A Bruxelles, il a notamment attaqué depuis la droite le candidat de l’Union chrétienne-démocrate à la chancellerie Friedrich Merz, ouvertement allié au parti fasciste AfD, et l’a accusé de bloquer «des lois importantes visant à limiter l’immigration clandestine dans le cadre des réglementations européennes» et sur la sécurité intérieure. «Cela doit cesser. Ces lois visant à limiter l’immigration clandestine et à améliorer la sécurité intérieure doivent être adoptées avant les élections législatives», a-t-il exigé.

Le SGP (Parti de l’égalité socialiste) condamne la montée du fascisme dans la politique allemande et européenne, tout autant que la folie guerrière qui fait planer le danger d’une troisième guerre mondiale. Le SGP «se présente aux élections législatives pour s’opposer à la coalition multipartite prônant la guerre et l’austérité. Avec nos partis frères de la Quatrième Internationale du monde entier, nous construisons un mouvement international pour mettre un terme à la folie de la guerre, aux licenciements massifs et aux baisses de salaires», écrivons nous dans notre manifeste électoral qui ajoute:

Nous opposons à l’Union européenne des banques et des trusts, de la mort en masse et de la guerre, la perspective des États-Unis socialistes d’Europe – l’unité de la classe ouvrière européenne pour briser le pouvoir des banques et des trusts.

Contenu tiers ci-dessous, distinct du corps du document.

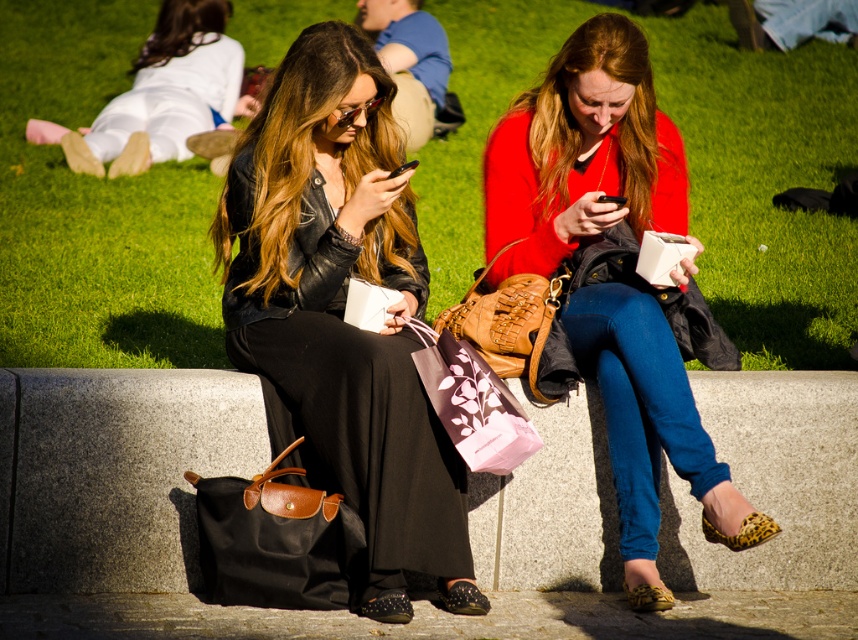 Is point (402, 333) positioned behind point (544, 355)?

No.

Which is above, matte black leather jacket at center or leather textured handbag at center?

leather textured handbag at center

Find the location of a particular element. This screenshot has width=858, height=640. matte black leather jacket at center is located at coordinates (343, 308).

The height and width of the screenshot is (640, 858). I want to click on matte black leather jacket at center, so click(x=343, y=308).

Who is more distant from viewer, (34, 420) or (713, 326)?

Point (713, 326)

Looking at this image, does black fabric bag at lower center have a greater height compared to white matte paper bag at center?

Correct, black fabric bag at lower center is much taller as white matte paper bag at center.

Is point (729, 397) less distant than point (619, 252)?

No, it is not.

Where is `black fabric bag at lower center`? Image resolution: width=858 pixels, height=640 pixels. black fabric bag at lower center is located at coordinates (115, 472).

Between point (701, 470) and point (445, 381), which one is positioned in front?

Positioned in front is point (445, 381).

Find the location of a particular element. The height and width of the screenshot is (640, 858). matte red sweater at center is located at coordinates (582, 154).

What do you see at coordinates (582, 154) in the screenshot?
I see `matte red sweater at center` at bounding box center [582, 154].

You are a GUI agent. You are given a task and a screenshot of the screen. Output one action in this format:
    pyautogui.click(x=<x>, y=<y>)
    Task: Click on the matte red sweater at center
    The height and width of the screenshot is (640, 858).
    Given the screenshot: What is the action you would take?
    pyautogui.click(x=582, y=154)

Nous appelons les travailleurs russes et ukrainiens à s’unir contre les fauteurs de guerre dans leurs pays respectifs au lieu de tirer les uns sur les autres.

- Contre l'UE des banques et des trusts, de la mort de masse et de la guerre ! Pour les États-Unis socialistes d'Europe !

- Défendez les droits démocratiques!

- Égalité des droits pour les migrants et les réfugiés!